*REQUIREMENT:* Each entry that follows should be set down precisely, with its pictures removed.

[Start of Attachment]

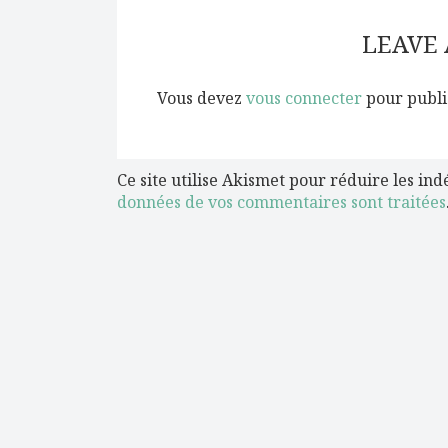
LEAVE
Vous devez
vous connecter
pour publi
Ce site utilise Akismet pour réduire les ind
données de vos commentaires sont traitées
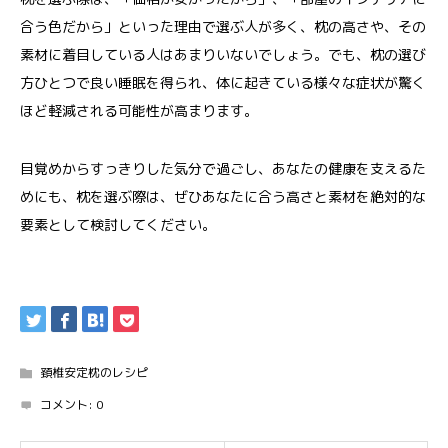
合う色だから」といった理由で選ぶ人が多く、枕の高さや、その
素材に着目している人はあまりいないでしょう。でも、枕の選び
方ひとつで良い睡眠を得られ、体に起きている様々な症状が驚く
ほど軽減される可能性が高まります。
目覚めからすっきりした気分で過ごし、あなたの健康を支えるた
めにも、枕を選ぶ際は、ぜひあなたに合う高さと素材を絶対的な
要素として検討してください。
頚椎安定枕のレシピ
コメント:
0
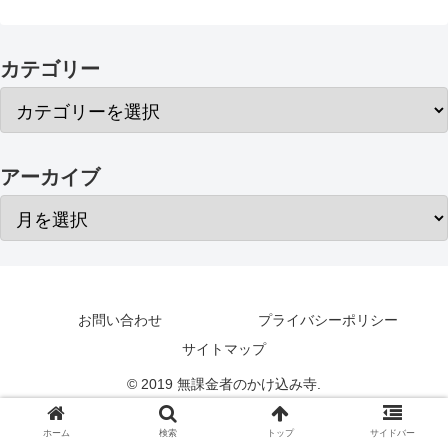
カテゴリー
アーカイブ
お問い合わせ
プライバシーポリシー
サイトマップ
© 2019 無課金者のかけ込み寺.
ホーム
検索
トップ
サイドバー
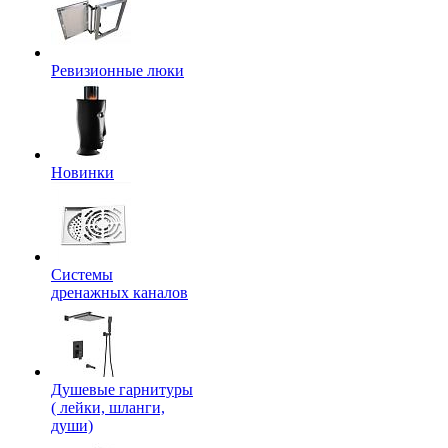
Ревизионные люки
Новинки
Системы
дренажных каналов
Душевые гарнитуры
( лейки, шланги,
души)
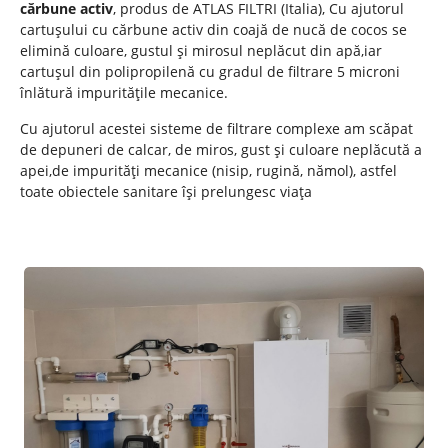
cărbune activ
, produs de ATLAS FILTRI (Italia), Cu ajutorul
cartușului cu cărbune activ din coajă de nucă de cocos se
elimină culoare, gustul și mirosul neplăcut din apă,iar
cartușul din polipropilenă cu gradul de filtrare 5 microni
înlătură impuritățile mecanice.
Cu ajutorul acestei sisteme de filtrare complexe am scăpat
de depuneri de calcar, de miros, gust și culoare neplăcută a
apei,de impurități mecanice (nisip, rugină, nămol), astfel
toate obiectele sanitare își prelungesc viața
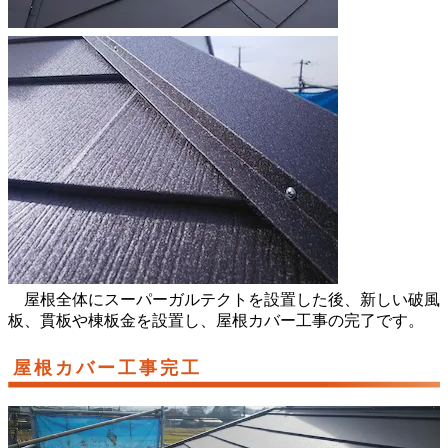
屋根全体にスーパーガルテクトを設置した後、新しい破風
板、貫板や棟板金を設置し、屋根カバー工事の完了です。
屋根カバー工事完工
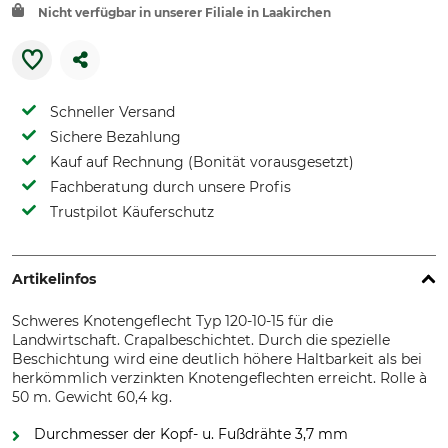
Nicht verfügbar in unserer Filiale in Laakirchen
Schneller Versand
Sichere Bezahlung
Kauf auf Rechnung (Bonität vorausgesetzt)
Fachberatung durch unsere Profis
Trustpilot Käuferschutz
Artikelinfos
Schweres Knotengeflecht Typ 120-10-15 für die
Landwirtschaft. Crapalbeschichtet. Durch die spezielle
Beschichtung wird eine deutlich höhere Haltbarkeit als bei
herkömmlich verzinkten Knotengeflechten erreicht. Rolle à
50 m. Gewicht 60,4 kg.
Durchmesser der Kopf- u. Fußdrähte 3,7 mm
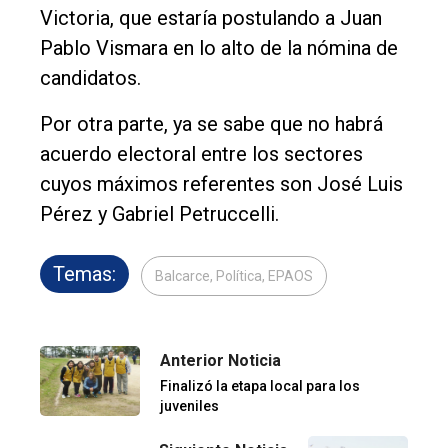
Victoria, que estaría postulando a Juan
Pablo Vismara en lo alto de la nómina de
candidatos.
Por otra parte, ya se sabe que no habrá
acuerdo electoral entre los sectores
cuyos máximos referentes son José Luis
Pérez y Gabriel Petruccelli.
Temas:
Balcarce, Política, EPAOS
Anterior Noticia
Finalizó la etapa local para los
juveniles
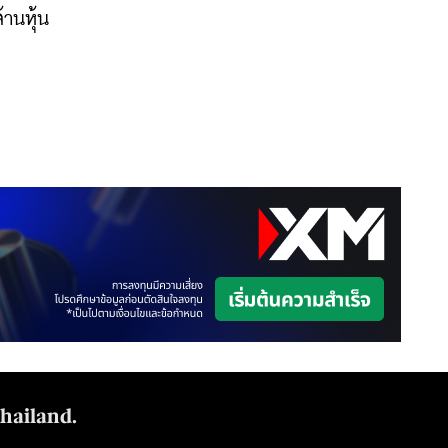
านหุ้น
Thailand.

[End of Attachment]

*COMPLETED EXERCISE:*
LEAVE
Vous devez
vous connecter
pour publi
Ce site utilise Akismet pour réduire les ind
données de vos commentaires sont traitées
合う色だから」といった理由で選ぶ人が多く、枕の高さや、その
素材に着目している人はあまりいないでしょう。でも、枕の選び
方ひとつで良い睡眠を得られ、体に起きている様々な症状が驚く
ほど軽減される可能性が高まります。
目覚めからすっきりした気分で過ごし、あなたの健康を支えるた
めにも、枕を選ぶ際は、ぜひあなたに合う高さと素材を絶対的な
要素として検討してください。
頚椎安定枕のレシピ
コメント:
0
カテゴリー
アーカイブ
お問い合わせ
プライバシーポリシー
サイトマップ
© 2019 無課金者のかけ込み寺.
ホーム
検索
トップ
サイドバー
Ревизионные люки
Новинки
Системы
дренажных каналов
Душевые гарнитуры
( лейки, шланги,
души)
cărbune activ
, produs de ATLAS FILTRI (Italia), Cu ajutorul
cartușului cu cărbune activ din coajă de nucă de cocos se
elimină culoare, gustul și mirosul neplăcut din apă,iar
cartușul din polipropilenă cu gradul de filtrare 5 microni
înlătură impuritățile mecanice.
Cu ajutorul acestei sisteme de filtrare complexe am scăpat
de depuneri de calcar, de miros, gust și culoare neplăcută a
apei,de impurități mecanice (nisip, rugină, nămol), astfel
toate obiectele sanitare își prelungesc viața
屋根全体にスーパーガルテクトを設置した後、新しい破風
板、貫板や棟板金を設置し、屋根カバー工事の完了です。
屋根カバー工事完工
Nicht verfügbar in unserer Filiale in Laakirchen
Schneller Versand
Sichere Bezahlung
Kauf auf Rechnung (Bonität vorausgesetzt)
Fachberatung durch unsere Profis
Trustpilot Käuferschutz
Artikelinfos
Schweres Knotengeflecht Typ 120-10-15 für die
Landwirtschaft. Crapalbeschichtet. Durch die spezielle
Beschichtung wird eine deutlich höhere Haltbarkeit als bei
herkömmlich verzinkten Knotengeflechten erreicht. Rolle à
50 m. Gewicht 60,4 kg.
Durchmesser der Kopf- u. Fußdrähte 3,7 mm
Victoria, que estaría postulando a Juan
Pablo Vismara en lo alto de la nómina de
candidatos.
Por otra parte, ya se sabe que no habrá
acuerdo electoral entre los sectores
cuyos máximos referentes son José Luis
Pérez y Gabriel Petruccelli.
Temas:
Balcarce, Política, EPAOS
Anterior Noticia
Finalizó la etapa local para los
juveniles
านหุ้น
Thailand.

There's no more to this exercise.